Good luck and please update this thread with your decision as I'm sure your logic will help influence my own.
Originally posted by @Chris John :
First off thanks a lot brother for the detailed response back! So yeah my plan was to buy a duplex or a 4 plex even though the 4 plex are so expensive right now. But I would be able to offset the mortgage payment with the rents Being payed. I work at Gallo Glass in Modesto and I am currently Throwing 1300 a month renting so I figured why not house hack and save up some more cash I’n the process. I know that the market is a little unrealistic as far as most home prices but I figured of the market tanks which no one can predict that I can still hold on to the property and the market will eventually come back up. I was thinking of investing out of state in Idaho I have family that have sold there homes here and moved out there and I have got in touch with agents through BP and chatted on the phone with an investor over the phone who are buying mobile homes for 18k - rehabbing and selling for up to 85k. There home prices are climbing but you can find a lot more bites than Turlock/Modesto for sure! I joined a Meetup qroup in Modesto with some good minded investors who have more experienced Out of State property’s cool to hear and learn off them.But most definitely with my current situation most likely will house hack with the rates being so low now!😏
@Jonny Nila Hey Jonny I’m new also and invest in the Modesto area. I would house hack in Modesto you really need experience and a good network to move OOS. I’ve seen some decent multi family homes in the la Loma/ downtown area (1min commute ) that u could handle the payment if your renters stopped paying. Good luck
Originally posted by @Sterling Butts :
Great advice and thanks a lot for the input!👍
haha. Small world. My wife's oldest friend's brother is Mark F (don't know him well enough to put his name online). I'm pretty sure he works at Gallo glass tho. My classes (I'm a teacher) took a field trip to Gallo years ago and we toured the glass plant. I could watch that machine go all day. It's mesmerizing to watch those molten, orange blobs shoot down that thing! haha
Yeah, I think you'll be happy with your decision if you decide to do that. My only advice would be to shoot for the moon with your rent prices. Honestly, if you're renting for $1300 in the valley, I'd almost tell you to stay there anyway as that's pretty modest compared to what some places are renting for nowadays (I get you can't with the fha loan, but darn). I was super resistant to turn our management over, but when I saw what our manager was able to get in terms of rents, I've never looked back.

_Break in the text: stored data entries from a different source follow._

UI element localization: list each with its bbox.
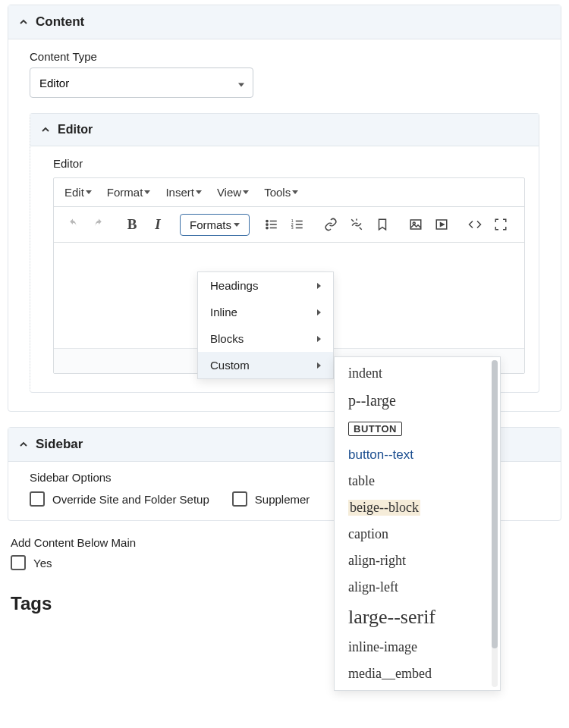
svg-line-13	[360, 228, 362, 230]
formats-dropdown: Headings Inline Blocks Custom	[197, 271, 334, 379]
custom-item-button[interactable]: BUTTON	[335, 415, 500, 441]
override-label: Override Site and Folder Setup	[52, 493, 209, 506]
formats-menu-custom[interactable]: Custom	[198, 352, 333, 378]
menu-edit[interactable]: Edit	[64, 186, 92, 199]
custom-item-p-large[interactable]: p--large	[335, 387, 500, 415]
svg-rect-15	[410, 220, 421, 229]
menu-format[interactable]: Format	[107, 186, 151, 199]
undo-button[interactable]	[61, 213, 84, 236]
scrollbar-thumb[interactable]	[492, 360, 498, 614]
bookmark-button[interactable]	[371, 213, 394, 236]
checkbox-icon	[11, 555, 26, 570]
chevron-up-icon	[41, 125, 50, 134]
checkbox-icon	[30, 491, 45, 507]
svg-point-4	[266, 227, 268, 228]
svg-point-2	[266, 224, 268, 225]
editor-panel-header[interactable]: Editor	[30, 114, 539, 146]
svg-point-0	[266, 220, 268, 221]
caret-down-icon	[144, 190, 150, 194]
svg-text:3: 3	[291, 225, 294, 230]
chevron-right-icon	[317, 283, 321, 289]
yes-label: Yes	[33, 557, 52, 570]
editor-menubar: Edit Format Insert View Tools	[54, 178, 524, 207]
menu-tools[interactable]: Tools	[264, 186, 298, 199]
bullet-list-button[interactable]	[260, 213, 283, 236]
chevron-up-icon	[19, 17, 28, 27]
media-button[interactable]	[430, 213, 453, 236]
caret-down-icon	[196, 190, 202, 194]
editor-field-label: Editor	[53, 157, 525, 170]
caret-down-icon	[243, 190, 249, 194]
italic-button[interactable]: I	[146, 213, 169, 236]
caret-down-icon	[86, 190, 92, 194]
editor-toolbar: B I Formats 123	[54, 207, 524, 243]
editor-section-title: Editor	[58, 123, 93, 136]
sidebar-section-title: Sidebar	[36, 437, 83, 452]
content-type-select-wrap	[30, 67, 253, 98]
custom-item-align-left[interactable]: align-left	[335, 574, 500, 601]
formats-menu-blocks[interactable]: Blocks	[198, 325, 333, 352]
caret-down-icon	[234, 223, 240, 227]
custom-item-beige-block[interactable]: beige--block	[335, 494, 500, 521]
custom-item-caption[interactable]: caption	[335, 521, 500, 548]
checkbox-icon	[232, 491, 247, 507]
image-button[interactable]	[404, 213, 427, 236]
svg-line-12	[351, 219, 354, 221]
formats-menu-inline[interactable]: Inline	[198, 299, 333, 325]
override-checkbox-item[interactable]: Override Site and Folder Setup	[30, 491, 209, 507]
custom-formats-dropdown: indent p--large BUTTON button--text tabl…	[334, 356, 501, 614]
custom-item-table[interactable]: table	[335, 468, 500, 494]
chevron-right-icon	[317, 362, 321, 369]
redo-button[interactable]	[87, 213, 110, 236]
menu-insert[interactable]: Insert	[165, 186, 202, 199]
custom-item-indent[interactable]: indent	[335, 360, 500, 387]
chevron-right-icon	[317, 336, 321, 342]
chevron-up-icon	[19, 440, 28, 449]
content-type-select[interactable]	[30, 67, 253, 98]
unlink-button[interactable]	[345, 213, 368, 236]
caret-down-icon	[292, 190, 298, 194]
formats-button[interactable]: Formats	[180, 214, 250, 236]
supplementary-checkbox-item[interactable]: Supplemer	[232, 491, 310, 507]
link-button[interactable]	[319, 213, 342, 236]
fullscreen-button[interactable]	[489, 213, 512, 236]
custom-item-align-right[interactable]: align-right	[335, 548, 500, 574]
content-section-title: Content	[36, 14, 84, 30]
code-button[interactable]	[464, 213, 486, 236]
custom-item-large-serif[interactable]: large--serif	[335, 601, 500, 614]
content-panel-header[interactable]: Content	[8, 5, 561, 39]
supplementary-label: Supplemer	[255, 493, 310, 506]
numbered-list-button[interactable]: 123	[286, 213, 309, 236]
content-type-label: Content Type	[30, 50, 539, 63]
menu-view[interactable]: View	[217, 186, 249, 199]
chevron-right-icon	[317, 309, 321, 315]
formats-menu-headings[interactable]: Headings	[198, 272, 333, 299]
custom-item-button-text[interactable]: button--text	[335, 441, 500, 468]
bold-button[interactable]: B	[121, 213, 143, 236]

I have a buddy that is considering renting his house in Escalon. He was thinking $1650 a month, but my guy told him to shoot for $2200-2500. We were both stunned.
As a beginner I think you should buy locally, near you, like no more than 30/40 min away from you. With that loan I think you can buy a building of up to 4 units, live in one and rent the others. I think investing out of state is good if your portfolio is big enough to have a good property management company manage it and still have a positive cash flow. But one or two units out of state I think it’s not worth the headache. On your first deal I also think you should manage it yourself, it would truly give you the felling and experience that one needs to beat that inner fear we sometimes have when it comes to real estate investment as a beginner, I manage about 98% of all work at our two rentals, that includes maintenance, repairs, tax related paper work and expense tracking. I use to not know how to repair certain things! Thanks to my rentals now I do! You can do the same if you wish to experience the good and bad of this wonderful hustle.